Карбонильные группы в белках образуются рано и являются циркулирующими в течение более длинных периодов в крови, по сравнению с другими параметрами окислительного стресса, как, например, окисленным глутатионом или МДА. Повышение содержания окисленных белков в сыворотке стабильно в течение, по крайней мере, 4 часов. Химическая устойчивость белковых карбонилов делает их пригодными объектами для лабораторного измерения. Их устойчивость при хранении 3 месяцев при -80 °C.

Поэтому количественное определение карбонильных групп обеспечивает интегральную оценку степени окислительной модификации белков и отражает соотношение между про- и антиоксидантными процессами при действии на организм животных экстремальных факторов физической, химической и биологической природы, при развитии заболеваний различной этиологии, в том числе, и на их субклинической стадии.

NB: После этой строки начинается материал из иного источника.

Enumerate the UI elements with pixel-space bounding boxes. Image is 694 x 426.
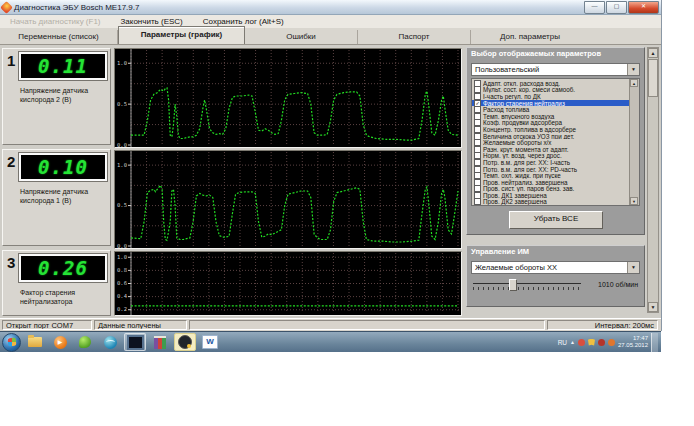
checkbox-icon[interactable] — [474, 146, 481, 153]
parameter-item-label: I-часть регул. по ДК — [483, 93, 541, 100]
gauge-label: Напряжение датчика кислорода 2 (В) — [20, 86, 108, 104]
checkbox-icon[interactable] — [474, 126, 481, 133]
parameter-item[interactable]: Адапт. откл. расхода возд. — [472, 80, 630, 87]
parameter-item[interactable]: Мульт. сост. кор. смеси самооб. — [472, 87, 630, 94]
parameter-item[interactable]: Пров. ДК1 завершена — [472, 192, 630, 199]
lcd-display: 0.11 — [19, 52, 107, 80]
tray-shield-icon[interactable] — [588, 339, 595, 346]
parameter-item[interactable]: Норм. ут. возд. через дрос. — [472, 153, 630, 160]
checkbox-icon[interactable] — [474, 153, 481, 160]
checkbox-icon[interactable] — [474, 199, 481, 206]
parameter-item[interactable]: I-часть регул. по ДК — [472, 93, 630, 100]
scroll-down-icon[interactable]: ▼ — [648, 302, 658, 312]
menu-save-log[interactable]: Сохранить лог (Alt+S) — [193, 17, 294, 26]
checkbox-icon[interactable] — [474, 159, 481, 166]
checkbox-icon[interactable] — [474, 120, 481, 127]
checkbox-icon[interactable] — [474, 179, 481, 186]
clear-all-button[interactable]: Убрать ВСЕ — [509, 211, 603, 229]
minimize-button-icon[interactable]: — — [584, 1, 605, 14]
scroll-up-icon[interactable]: ▲ — [648, 48, 658, 58]
tab-parameters-graph[interactable]: Параметры (график) — [118, 26, 245, 44]
tray-orange-icon[interactable] — [608, 339, 615, 346]
checkbox-icon[interactable]: ✓ — [474, 100, 481, 107]
tray-red-icon[interactable] — [578, 339, 585, 346]
preset-combobox[interactable]: Пользовательский ▼ — [471, 63, 640, 76]
maximize-button-icon[interactable]: ▢ — [606, 1, 627, 14]
parameter-item[interactable]: Потр. в.м. для рег. ХХ: I-часть — [472, 159, 630, 166]
actuator-combobox[interactable]: Желаемые обороты ХХ ▼ — [471, 261, 640, 274]
chevron-down-icon[interactable]: ▼ — [627, 262, 639, 273]
parameter-item[interactable]: Концентр. топлива в адсорбере — [472, 126, 630, 133]
tray-darkred-icon[interactable] — [598, 339, 605, 346]
checkbox-icon[interactable] — [474, 106, 481, 113]
gauge-number: 2 — [7, 153, 15, 170]
tab-extra-parameters[interactable]: Доп. параметры — [471, 30, 589, 44]
tab-errors[interactable]: Ошибки — [245, 30, 358, 44]
parameter-item-label: Концентр. топлива в адсорбере — [483, 126, 576, 133]
language-indicator[interactable]: RU — [558, 339, 567, 346]
rpm-slider[interactable]: 1010 об/мин — [473, 278, 638, 296]
hidden-icons-caret-icon[interactable]: ▲ — [570, 339, 575, 345]
word-button[interactable]: W — [199, 333, 221, 351]
parameter-item[interactable]: Разн. крут. момента от адапт. — [472, 146, 630, 153]
scroll-down-icon[interactable]: ▼ — [630, 197, 638, 205]
show-desktop-button[interactable] — [651, 333, 658, 352]
media-player-button[interactable]: ▶ — [49, 333, 71, 351]
checkbox-icon[interactable] — [474, 87, 481, 94]
app-window: Диагностика ЭБУ Bosch ME17.9.7 — ▢ ✕ Нач… — [0, 0, 662, 331]
menu-start-diagnostics[interactable]: Начать диагностику (F1) — [0, 17, 111, 26]
y-tick-label: 0.2 — [116, 306, 127, 312]
slider-track[interactable] — [473, 283, 581, 284]
checkbox-icon[interactable] — [474, 80, 481, 87]
parameter-item[interactable]: Пров. нейтрализ. завершена — [472, 179, 630, 186]
scroll-up-icon[interactable]: ▲ — [630, 79, 638, 87]
checkbox-icon[interactable] — [474, 166, 481, 173]
checkbox-icon[interactable] — [474, 192, 481, 199]
tab-passport[interactable]: Паспорт — [358, 30, 471, 44]
start-button-icon[interactable] — [2, 333, 21, 352]
diagnostics-app-button[interactable] — [174, 333, 196, 351]
parameter-item[interactable]: Пров. ДК2 завершена — [472, 199, 630, 206]
green-app-icon — [79, 336, 91, 348]
parameter-item[interactable]: ✓Фактор старения нейтрализ — [472, 100, 630, 107]
parameter-item[interactable]: Коэф. продувки адсорбера — [472, 120, 630, 127]
slider-thumb[interactable] — [509, 279, 517, 291]
parameter-item[interactable]: Темп. впускного воздуха — [472, 113, 630, 120]
y-tick-label: 0.8 — [116, 267, 127, 273]
parameter-item[interactable]: Потр. в.м. для рег. ХХ: PD-часть — [472, 166, 630, 173]
browser-button[interactable] — [99, 333, 121, 351]
checkbox-icon[interactable] — [474, 93, 481, 100]
green-app-button[interactable] — [74, 333, 96, 351]
content-scrollbar[interactable]: ▲ ▼ — [647, 47, 659, 313]
checkbox-icon[interactable] — [474, 113, 481, 120]
taskbar-clock[interactable]: 17:47 27.05.2012 — [618, 335, 648, 349]
catalyst-aging-chart: 1.00.80.60.40.2 — [114, 251, 462, 316]
list-scrollbar[interactable]: ▲ ▼ — [629, 79, 639, 205]
parameter-item-label: Мульт. сост. кор. смеси самооб. — [483, 87, 575, 94]
parameter-item[interactable]: Желаемые обороты х/х — [472, 139, 630, 146]
taskbar: ▶ W RU ▲ 17:47 27.05.2012 — [0, 331, 661, 352]
checkbox-icon[interactable] — [474, 133, 481, 140]
checkbox-icon[interactable] — [474, 172, 481, 179]
chevron-down-icon[interactable]: ▼ — [627, 64, 639, 75]
gauge-number: 3 — [7, 254, 15, 271]
tab-bar: Переменные (список) Параметры (график) О… — [0, 28, 661, 45]
winrar-button[interactable] — [149, 333, 171, 351]
checkbox-icon[interactable] — [474, 139, 481, 146]
explorer-button[interactable] — [24, 333, 46, 351]
close-button-icon[interactable]: ✕ — [628, 1, 659, 14]
scrollbar-thumb[interactable] — [648, 59, 658, 97]
parameter-item[interactable]: Пров. сист. уп. паров бенз. зав. — [472, 186, 630, 193]
title-bar[interactable]: Диагностика ЭБУ Bosch ME17.9.7 — ▢ ✕ — [0, 0, 661, 15]
parameter-item[interactable]: Темп. охл. жидк. при пуске — [472, 172, 630, 179]
diagnostics-window-button[interactable] — [124, 333, 146, 351]
play-icon: ▶ — [54, 336, 67, 349]
y-tick-label: 0.5 — [116, 101, 127, 107]
tab-variables-list[interactable]: Переменные (список) — [0, 30, 118, 44]
menu-finish[interactable]: Закончить (ESC) — [111, 17, 193, 26]
parameter-item[interactable]: Расход топлива — [472, 106, 630, 113]
parameter-item-label: Пров. нейтрализ. завершена — [483, 179, 568, 186]
parameter-item[interactable]: Величина отскока УОЗ при дет. — [472, 133, 630, 140]
checkbox-icon[interactable] — [474, 186, 481, 193]
folder-icon — [28, 337, 42, 347]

Схема образования супероксидов:

окислительные процессы вызывают

высвобождение свободных электронов,

которые в свою очередь приводят к

образованию свободных радикалов

(супероксидов), последние активируют

перекисное окисление липидов

клеточных мембран

Схема окислительного фосфорилирования:

образование АТФ и АФК



Схема этапного образования различных АФК

Схема внутриклеточной антиоксидантной системы: СОД-супероксиддисмутаза



Последовательность реакций свободнорадикального окисления липидов


http://bono-esse.ru/blizzard/img/lab/medlabds/p16_4.jpg
ОСНОВНЫЕ МЕТОДЫ ИЗУЧЕНИЯ РЕАКЦИЙ СВОБОДНЫХ РАДИКАЛОВ

Как всегда в биохимии, для изучения реакций образования и удаления веществ прежде всего нужно располагать прямыми методами количественного анализа этих веществ. К сожалению, свободные радикалы обладают столь высокой реакционной способностью, что их невозможно изолировать, исследовать и количественно определить обычными биохимическими методами. Пожалуй, методы оценки свободных радикалов можно разделить на косвенные, к которым относятся методы анализа продуктов реакций, протекавших с участием свободных радикалов, и ингибиторный анализ, а также прямые, к которым можно отнести метод электронного парамагнитного резонанса (ЭПР) и (с некоторыми оговорками) метод хемилюминесценции.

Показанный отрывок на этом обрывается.